Health

Gay blood donation lifetime ban could ease in U.S.

The U.S. Food and Drug Administration said it plans to change its blood donor policy recommendation to allow gay men to donate blood one year after their last sexual contact.

Current stance backs indefinite deferral

The U.S. Food and Drug Administration said on Tuesday that it plans to change its blood donor policy recommendation to allow gay men to donate blood one year after their last sexual contact.

The FDA's proposed policy would replace its current stance, which backs indefinite deferral for this group as part of its policies aimed at protecting blood supplies.
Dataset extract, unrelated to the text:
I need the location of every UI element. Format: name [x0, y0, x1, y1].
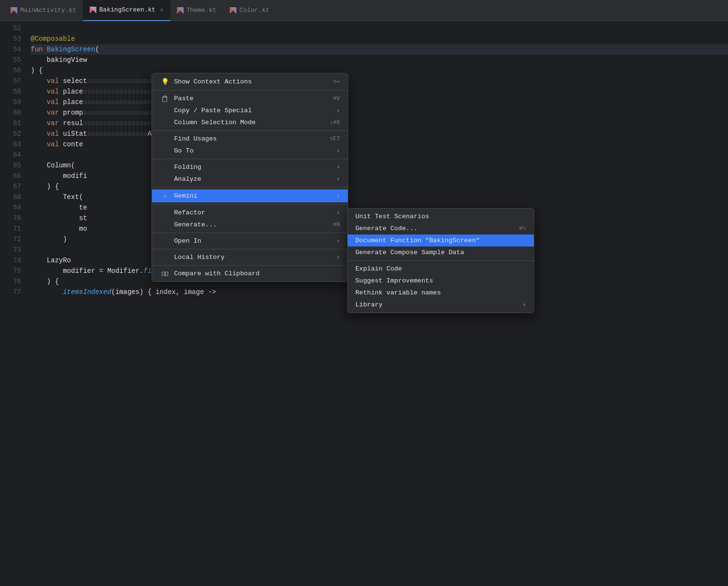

It said the move puts the policy in line with that of other men and women who are at increased risk for HIV infection.

The FDA said it will issue draft guidance on the policy, hopefully early in 2015. It would then review the comments and issue final guidance "as quickly as possible," Peter Marks, deputy director of the FDA's Center for Biologics Evaluation and Research, said during a press briefing.

An FDA advisory committee met earlier this month to discuss the issue around changing its policy for donations from men who have sex with men. Those discussions highlighted the effectiveness of new blood supply tests for HIV infections. In November, an advisory committee to the U.S. Department of Health and Human Services had recommended replacing the ban with the one-year deferral that the FDA is now proposing.

Marks said during the briefing that scientific evidence for a ban shorter than a year was not "compelling."

In 2013, Health Canada announced it will allow men to donate blood if they haven't had sex with a man in the last five years. Previously, men who said they had sex with a man, even once, since 1977, were not eligible to donate blood in Canada.